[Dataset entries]
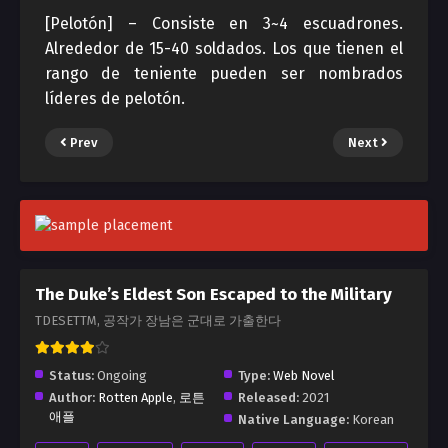
[Pelotón] – Consiste en 3~4 escuadrones.
Alrededor de 15-40 soldados. Los que tienen el
rango de teniente pueden ser nombrados
líderes de pelotón.
Prev
Next
The Duke’s Eldest Son Escaped to the Military
TDESETTM, 공작가 장남은 군대로 가출한다
Status:
Ongoing
Type:
Web Novel
Author:
Rotten Apple
,
로튼
Released:
2021
애플
Native Language:
Korean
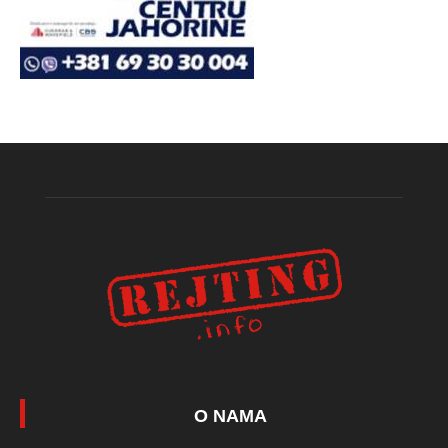
O NAMA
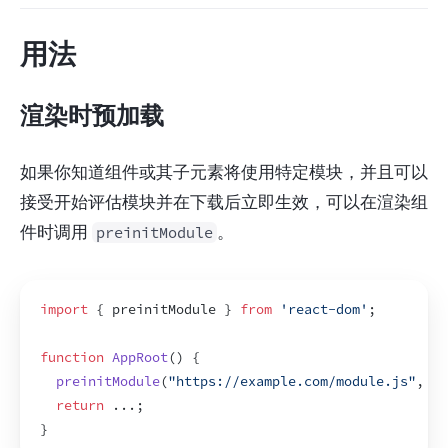
用法
渲染时预加载
如果你知道组件或其子元素将使用特定模块，并且可以
接受开始评估模块并在下载后立即生效，可以在渲染组
件时调用 
。
preinitModule
import
{
preinitModule
}
from
'react-dom'
;
function
AppRoot
(
)
{
preinitModule
(
"https://example.com/module.js"
,
{
a
return
...
;
}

Your objective:
Look for the line that contains "如果你知道组件或其子元素将使用特定模块，并且可以" in the entries above. Set it down, along with all later lines, exactly as written.

Exercise output:
如果你知道组件或其子元素将使用特定模块，并且可以
接受开始评估模块并在下载后立即生效，可以在渲染组
件时调用 
。
preinitModule
import
{
preinitModule
}
from
'react-dom'
;
function
AppRoot
(
)
{
preinitModule
(
"https://example.com/module.js"
,
{
a
return
...
;
}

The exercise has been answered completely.